Once he had it, Lynwood had ideas for it. The 289 was jerked out after two years. Oh, there was nothing wrong with the engine. It had 114,000 miles on it, and sits ready for duty today. In its place went an engine built by Tim Skinner. The new block was bored .030 over, and 10:1 flat-top pistons were installed. The 289 Hi-Po heads were ported and polished, and Manley stainless steel valves were put to work. A Comp solid-lifter cam, roller rockers, a Weiand dual-plane manifold, a Mallory distributor, a Holley 650 carb, and an Edelbrock aluminum water pump were some of the pieces put into place to orchestrate the power. Howard Webb of Classic Cars of Virginia freshened the original Acapulco Blue to a formula that would brighten the color and increase the clarity. Before the paint went on, a few nicks, dings, and general body wear were fixed up for better looks.

The rest of the work fell to Lynwood.

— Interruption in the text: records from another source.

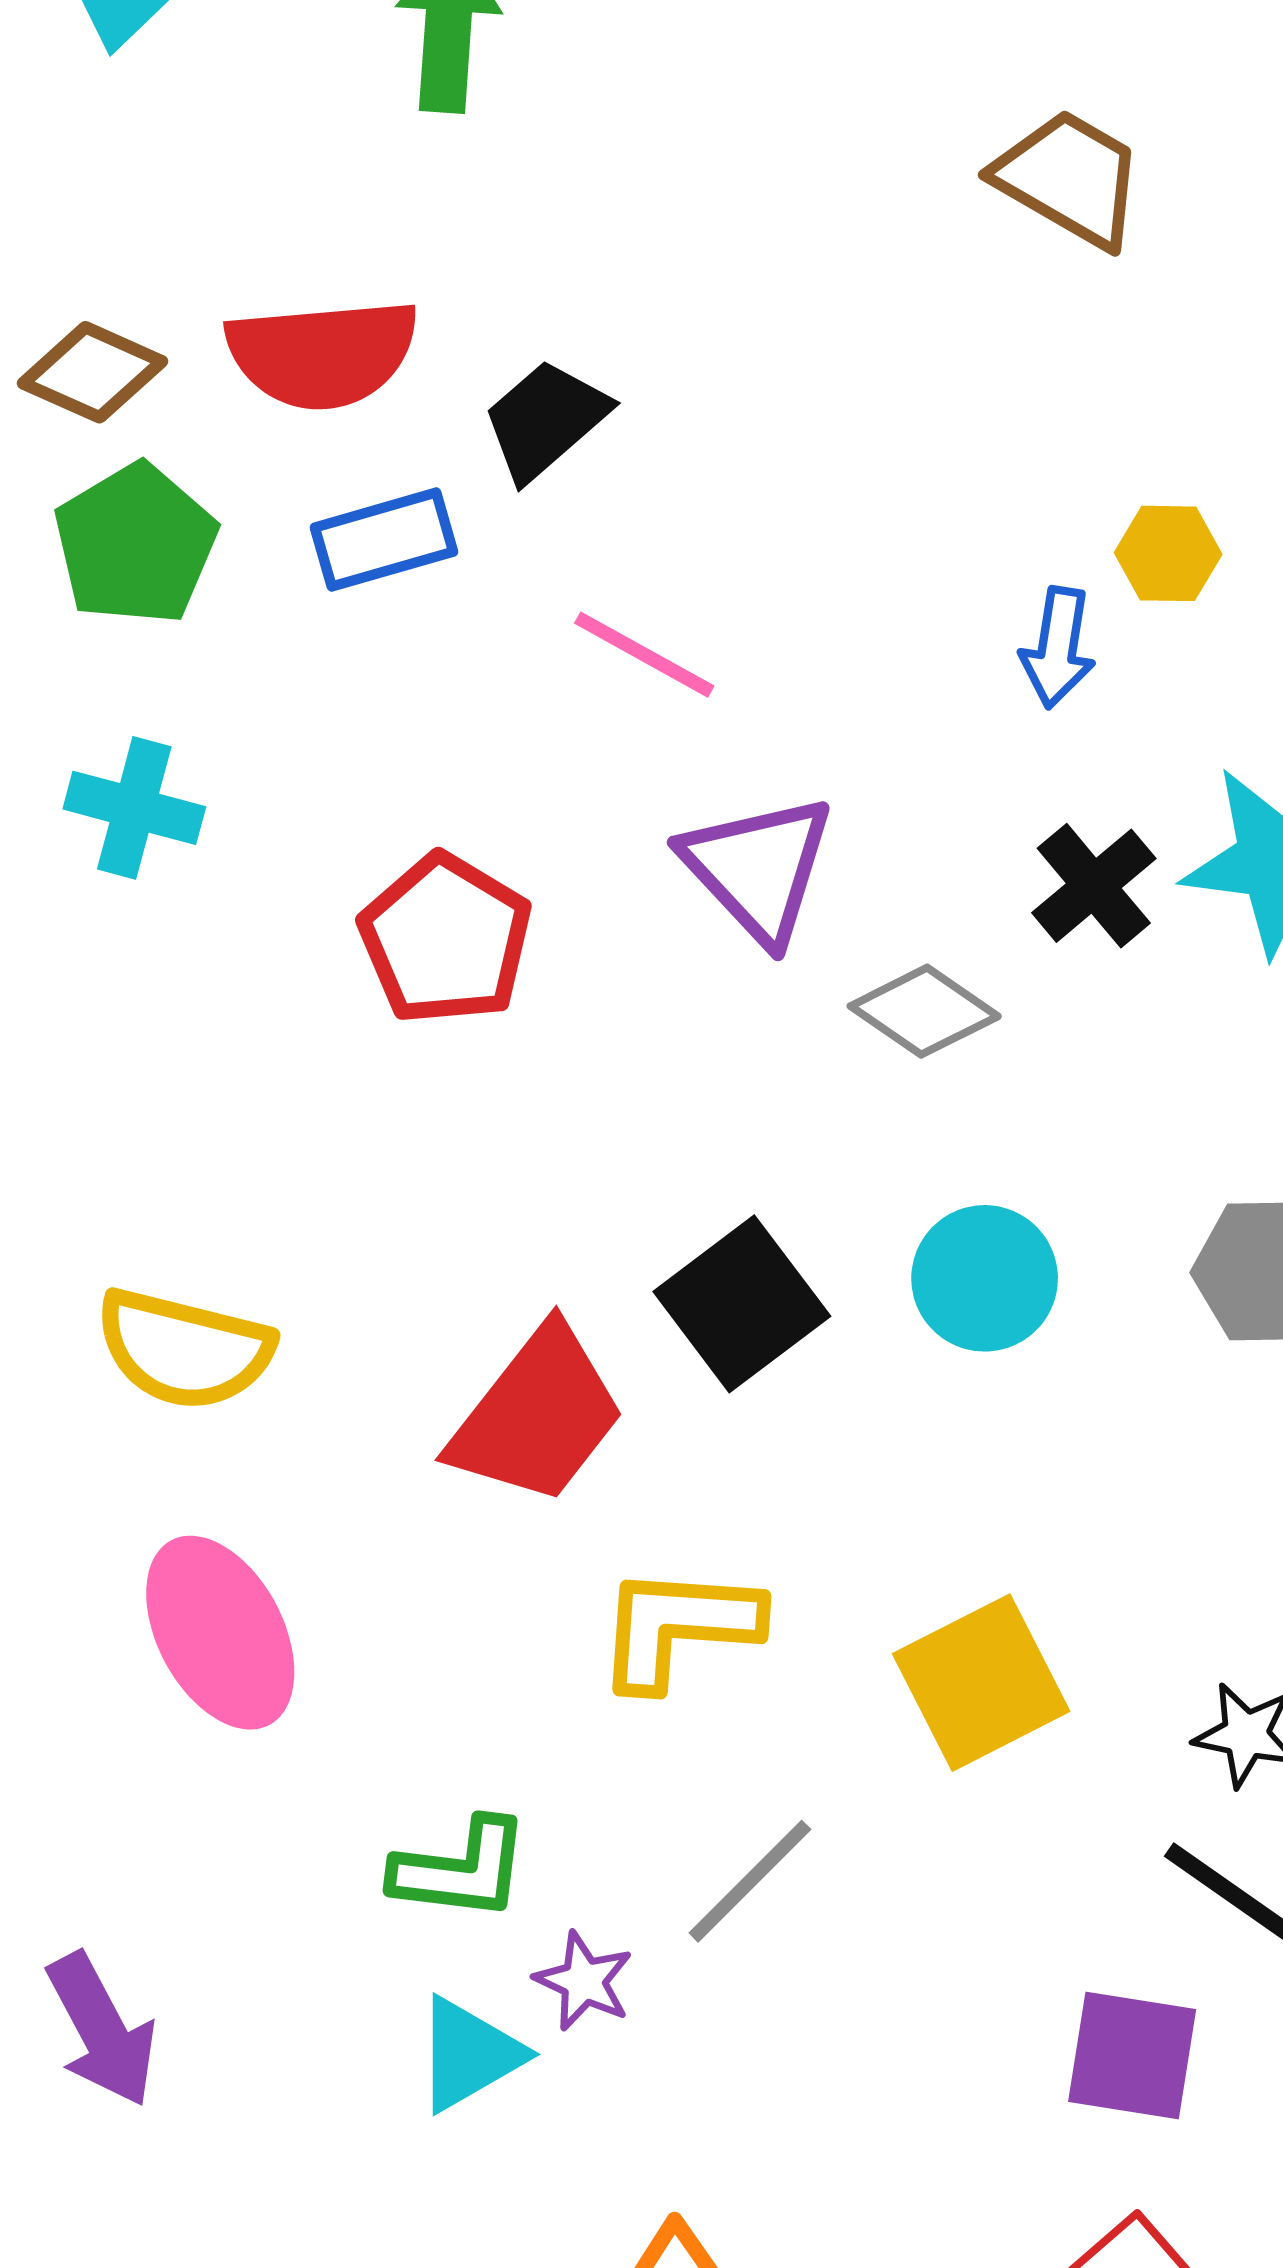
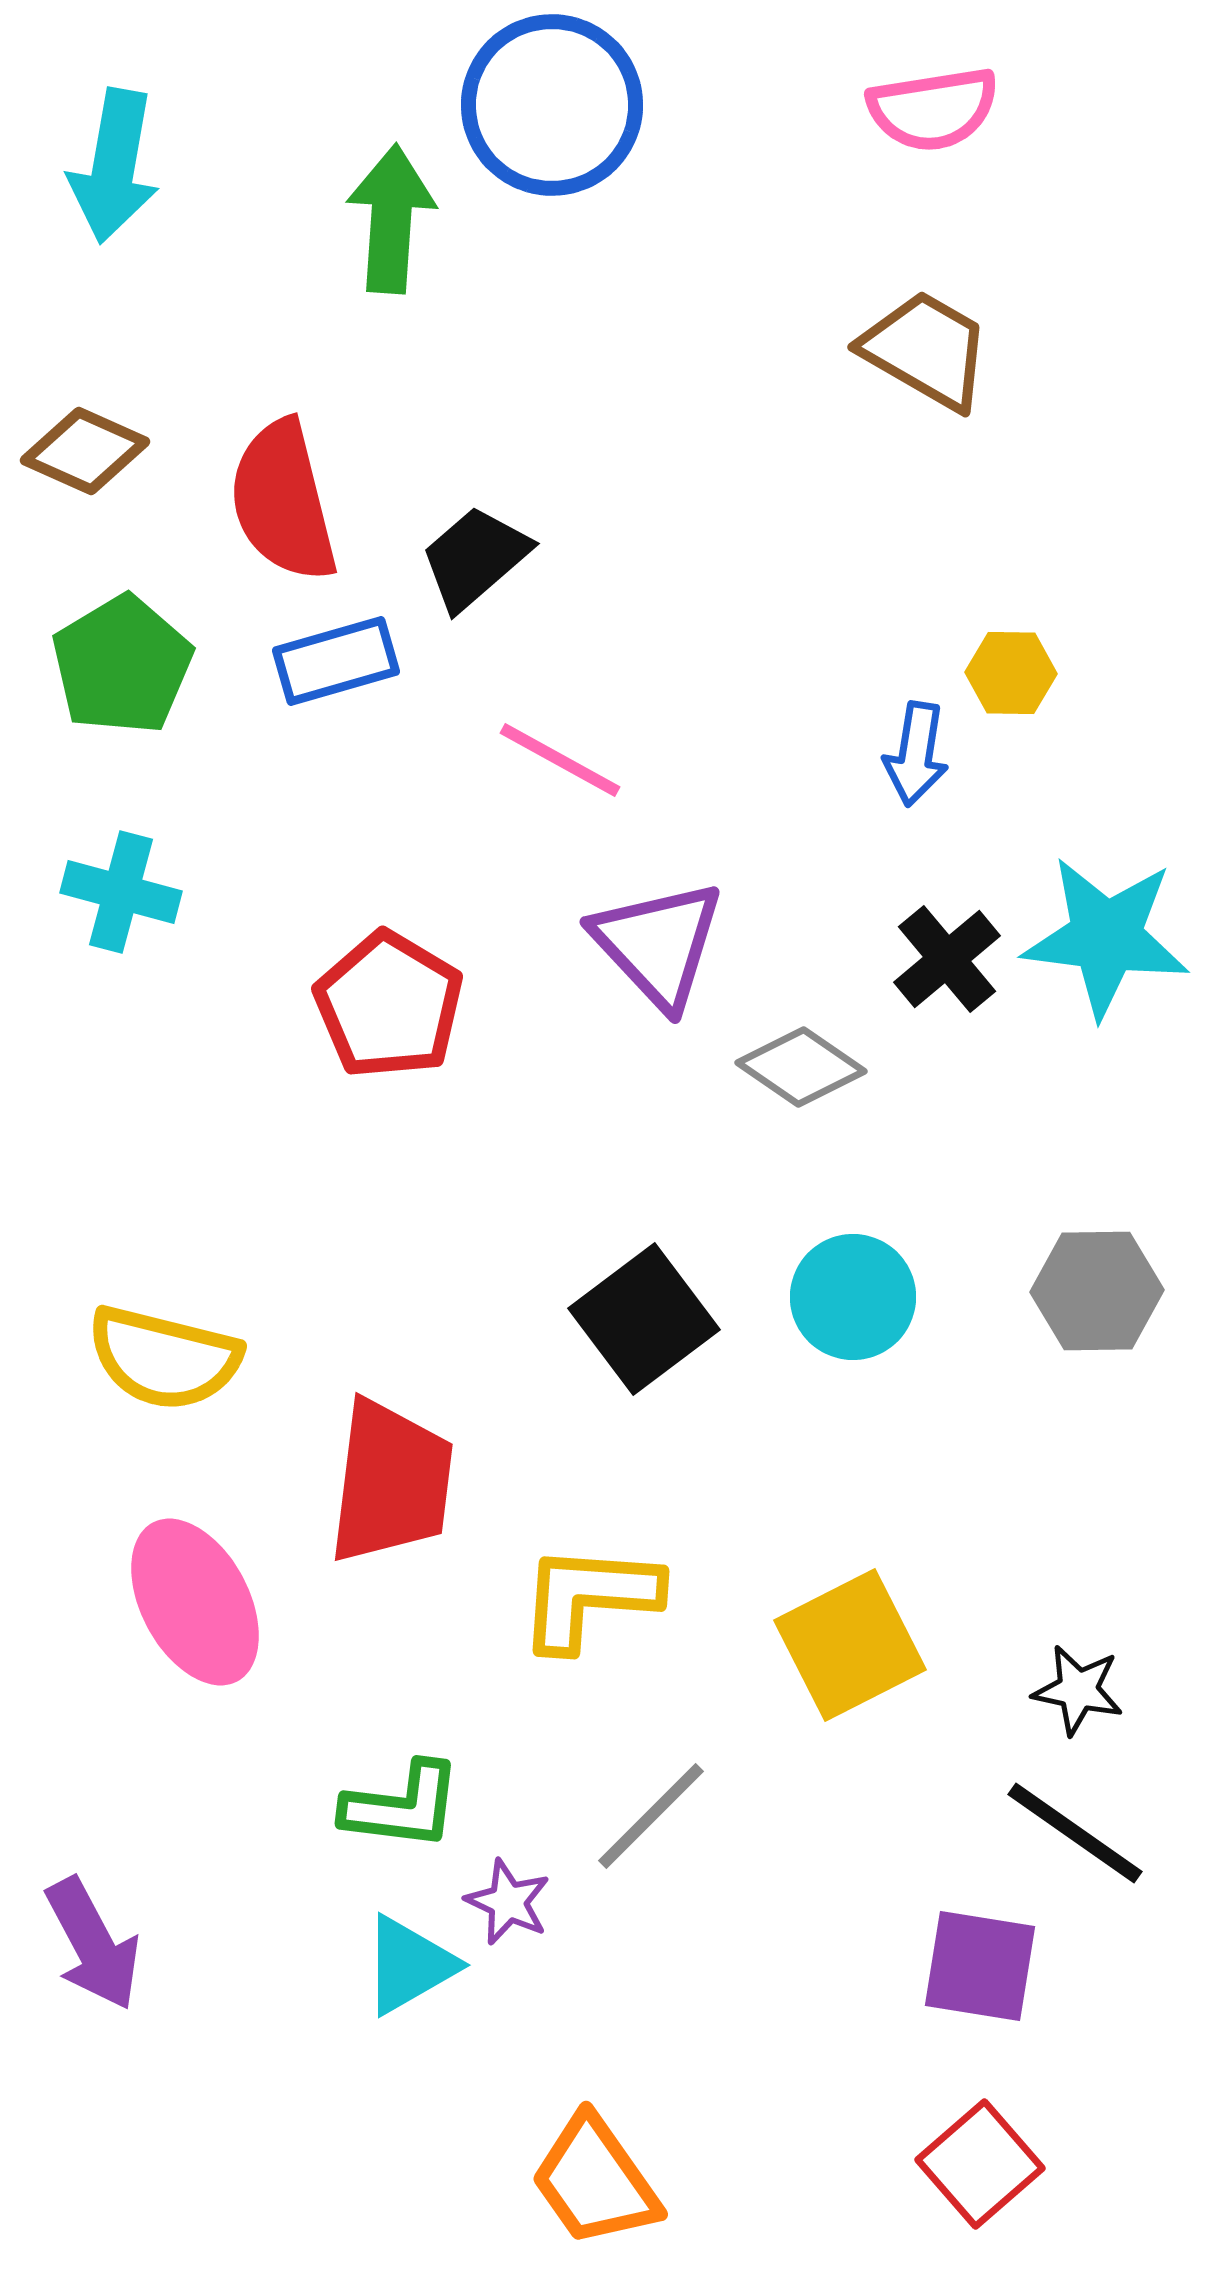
red semicircle: (322, 354) -> (283, 501), turned 81
brown diamond: (92, 372) -> (85, 451), moved
red trapezoid: (537, 1415) -> (391, 1482), moved, turned -31

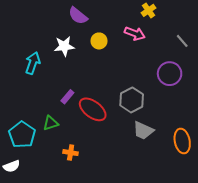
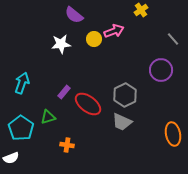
pink arrow: (135, 34) -> (114, 31), moved, turned -42
cyan arrow: (33, 63) -> (22, 83), moved
gray trapezoid: (143, 130) -> (122, 122), moved

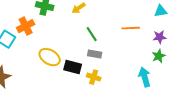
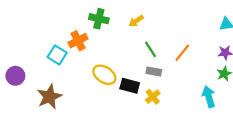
orange line: (131, 28) -> (182, 53), moved, turned -48
yellow cross: (94, 77) -> (153, 97), turned 32

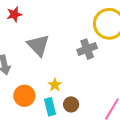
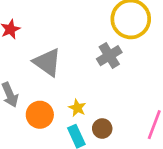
orange circle: (24, 96) -> (40, 115), moved

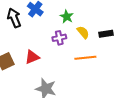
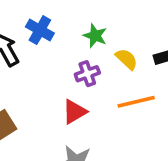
red triangle: (32, 57) -> (74, 112), moved

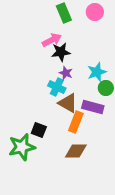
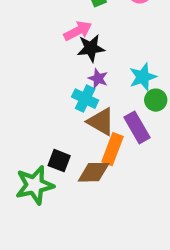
purple rectangle: (93, 107) -> (137, 127), turned 45
brown diamond: (76, 151) -> (94, 172), moved

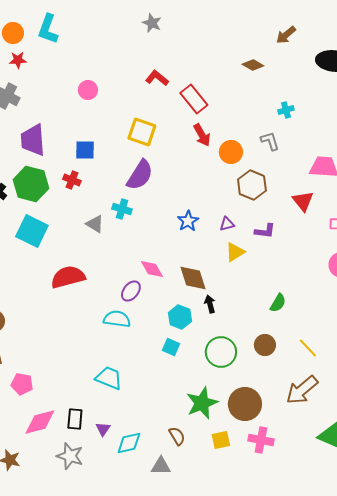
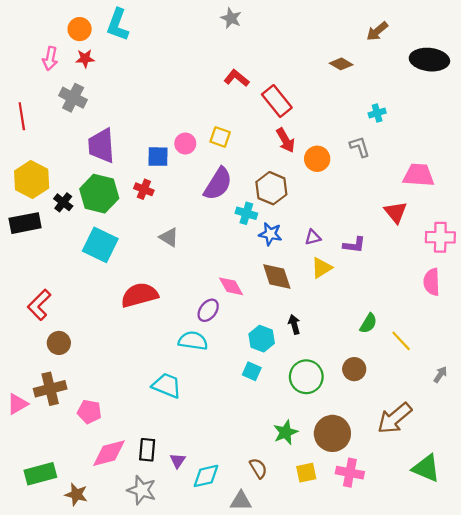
pink circle: (88, 90) -> (185, 144), moved
yellow square: (142, 132) -> (220, 137), size x0.7
brown hexagon: (252, 185) -> (271, 188), moved
cyan cross: (122, 209) -> (246, 213), moved
blue star: (188, 221) -> (270, 234), turned -30
brown diamond: (193, 278) -> (277, 276), moved
yellow line: (308, 348) -> (401, 341), moved
cyan trapezoid: (109, 378) -> (167, 385), moved
green star: (202, 403) -> (286, 432), size x0.7

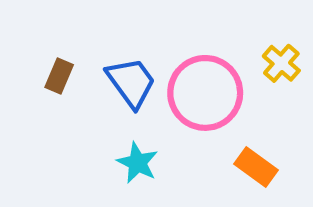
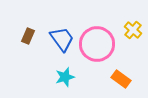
cyan star: (137, 163) -> (65, 77), turned 30

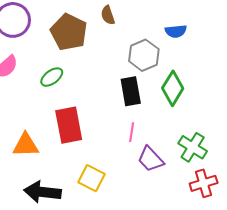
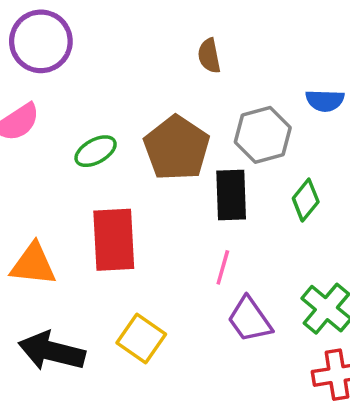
brown pentagon: (69, 32) -> (177, 148), moved
green diamond: (173, 88) -> (306, 200), size x0.7

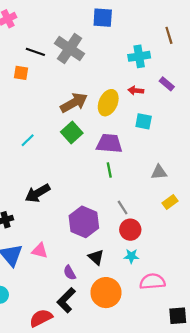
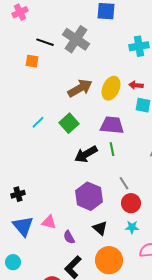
red arrow: (136, 91) -> (136, 85), moved
green square: (72, 132) -> (69, 123), moved
black arrow: (38, 193) -> (86, 154), moved
purple semicircle: (70, 273) -> (69, 237), moved

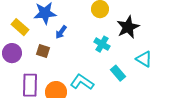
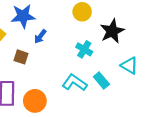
cyan L-shape: (82, 82) -> (75, 83), moved

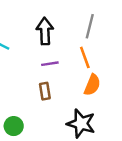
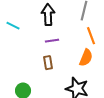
orange line: (85, 57) -> (91, 36), moved

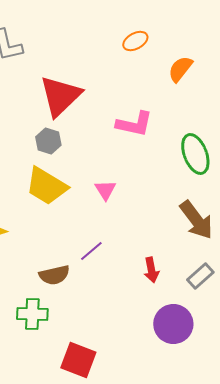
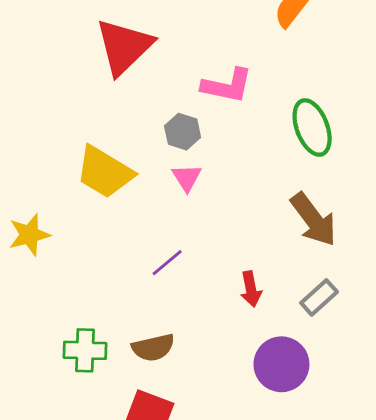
gray hexagon: (48, 141) -> (183, 132), moved
brown semicircle: (54, 275) -> (153, 348), moved

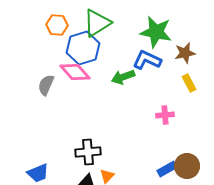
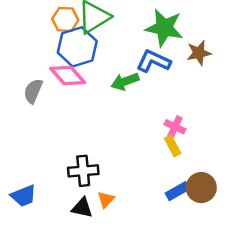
orange hexagon: (57, 25) -> (65, 19), moved
yellow rectangle: (189, 83) -> (173, 146), moved
pink cross: (165, 115) -> (175, 127), turned 30

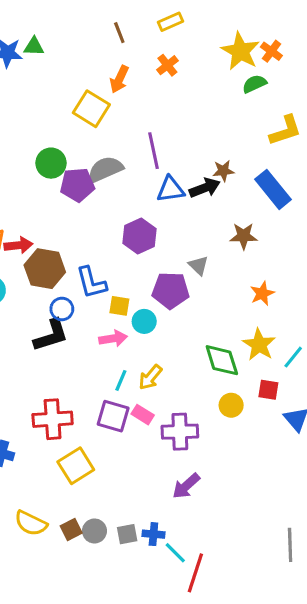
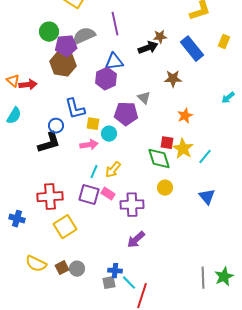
blue triangle: (171, 189) -> (114, 62), moved
brown hexagon: (45, 269) -> (63, 64), moved
red square: (268, 390) -> (167, 143), moved
gray square: (127, 534) -> (109, 283), moved

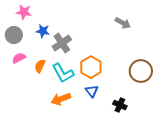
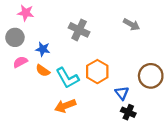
blue star: (43, 31) -> (43, 49), moved
gray cross: (62, 43) -> (79, 30), moved, turned -30
orange semicircle: (40, 66) -> (43, 71), turned -80
blue triangle: (92, 91) -> (122, 93), moved

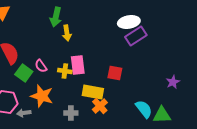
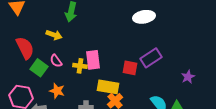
yellow arrow: (67, 33) -> (54, 35), moved, turned -63
purple rectangle: (136, 36) -> (151, 58), moved
orange star: (42, 96) -> (57, 91), size x0.7

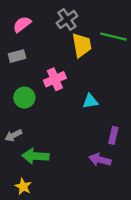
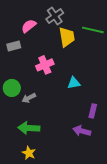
pink semicircle: (22, 24) -> (29, 26), moved
green circle: (24, 98) -> (12, 88), moved
gray arrow: (13, 135) -> (29, 98), moved
yellow star: (23, 187) -> (29, 153), moved

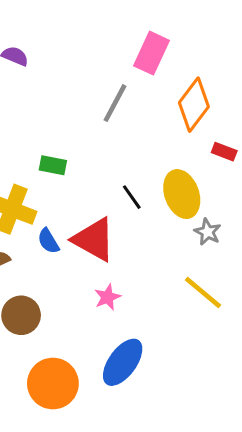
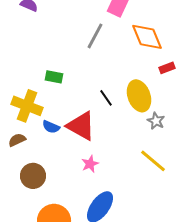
orange diamond: (194, 105) -> (147, 37), turned -60
red rectangle: (224, 152) -> (167, 68), turned -42
blue semicircle: (48, 241) -> (51, 127), turned -36

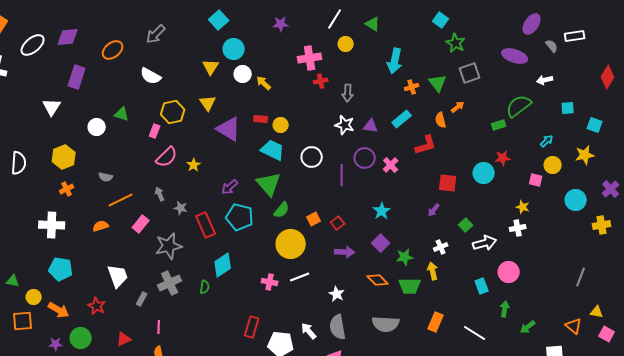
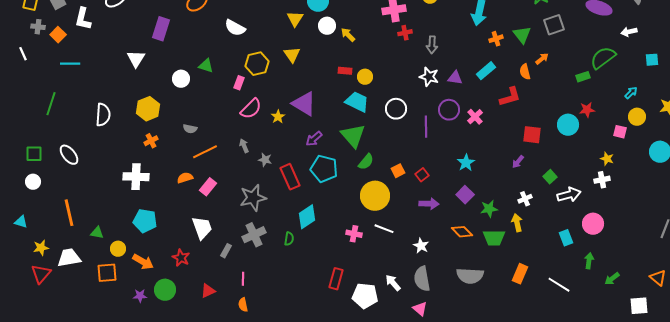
purple triangle: (229, 129) -> (304, 104), moved
pink rectangle: (141, 224) -> (208, 187), moved
white line: (300, 277) -> (384, 229), turned 42

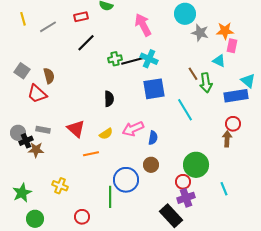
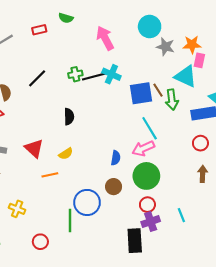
black line: (86, 43) -> (37, 78), moved
cyan triangle: (219, 61) -> (186, 76), size x1.6
blue square: (154, 89) -> (141, 93), moved
pink arrow: (133, 129) -> (143, 148), moved
brown arrow: (227, 139) -> (203, 174), moved
green circle: (196, 165) -> (146, 176), moved
cyan line: (224, 189) -> (181, 215), moved
black rectangle: (171, 216) -> (135, 241), turned 40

He took care of all the engine detail and underhood chores after the engine install. The interior (except for the seat covers) was another area for the new owner to spruce up.

Now that he has his '67 fastback (along with three other show Mustangs in his stable), Lynwood uses it for Saturday cruises or Sunday driving when the feeling hits. He doesn't miss the big 390 because there's plenty of power from the 289 underhood. With his four-speed and 3.50 gears, he's a happy man who's glad he made his 15-mile journey a few years ago. Getting this fastback, even if it wasn't exactly what he was looking for, was a good choice. One look and you'll agree.